Description of the task - Start to finish, return the listing below exactly, pictures excluded.

Input data -
---*---
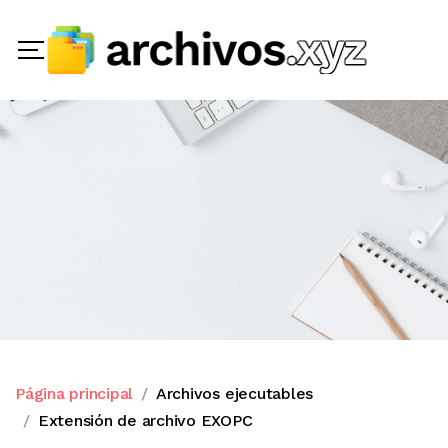
Página principal
Archivos ejecutables
Extensión de archivo EXOPC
---*---
Response to the task -
Página principal
Archivos ejecutables
Extensión de archivo EXOPC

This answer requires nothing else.